Lamaran Ditolak, Pria Nekat Teror Bom ke 10 Sekolah di Depok

28 December 2025 15:55

HRR seorang mahasiswa pelaku teror terhadap 10 sekolah di Kota Depok, Jawa Barat, dijerat dengan pasal pengancaman dan juga Undang-Undang ITE. Akibat perbuatannya, pelaku terancam hukuman hingga lima tahun penjara. 

Polisi mengungkap motif di balik aksi teror bom melalui email yang menyasar 10 sekolah di Kota Depok, Jawa Barat. Pelaku berinisial HRR adalah seorang mahasiswa jurusan IT di kampus swasta ternama di Jakarta. 

Pelaku nekat melakukan teror lantaran kecewa lamarannya ditolak pihak keluarga sang kekasih.

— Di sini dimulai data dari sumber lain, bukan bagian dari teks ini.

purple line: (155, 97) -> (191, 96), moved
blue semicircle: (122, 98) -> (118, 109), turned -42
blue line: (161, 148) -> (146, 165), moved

Menurut polisi, pelaku memiliki hubungan asmara dengan seorang perempuan berinisial K sejak 2022. Namun hubungan tersebut kandas dan upaya pelaku untuk melamar korban tidak dapat restu keluarga. 

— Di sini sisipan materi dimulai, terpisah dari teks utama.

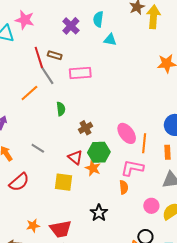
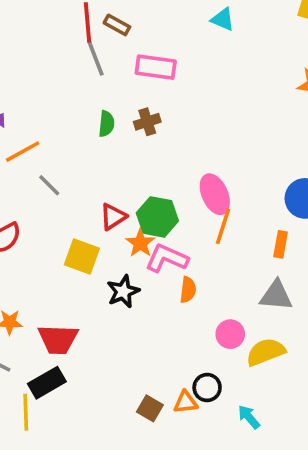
orange line: (29, 93) -> (23, 152), moved
brown cross: (86, 128) -> (147, 122), moved
orange line: (144, 143) -> (223, 226), moved
red triangle: (75, 157) -> (113, 217), turned 35
pink L-shape: (132, 168) -> (167, 258), moved
black star: (99, 213) -> (123, 291), moved

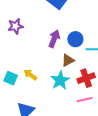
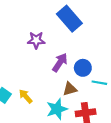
purple star: (15, 26) -> (36, 40), moved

“Tersangka merasa kecewa karena memang yang bersangkutan sempat berpacaran, yaitu saudara H dan saudari K ini sudah sempat berpacaran di tahun 2022, kemudian sempat juga keluarga besar dari saudara H melamar tapi ditolak karena saudara H sudah sering melakukan teror.” kata Kasatreskrim Polres Metro Depok, Kompol Made Gede Oka, dikutip dari tayangan Metro Pagi Primetime, Metro TV, Minggu, 28 Desember 2025.
 

Baca juga: Geng Motor Teror Warga Maros Sambil Bawa Busur Panah


Kekecewaan itu disebut memicu pelaku melakukan berbagai aksi teror untuk menarik perhatian K mantan kekasihnya. Salah satu puncaknya adalah pengiriman email ancaman bom dan narkoba ke 10 Sekolah Menengah Atas (SMA) di Kota Depok pada Selasa lalu. 

“Tidak lebih kurang dia ingin mencari perhatian dan kebetulan sama-sama alumni dari salah satu sekolah,” ucap Kompol Made.

Saat ini pelaku telah ditetapkan sebagai tersangka dan dijerat dengan Pasal 45B Juncto Pasal 29 ITE, serta Pasal 335 dan Pasal 335 Ayat 2 KUHP, dengan ancaman hukuman pidana di atas lima tahun penjara.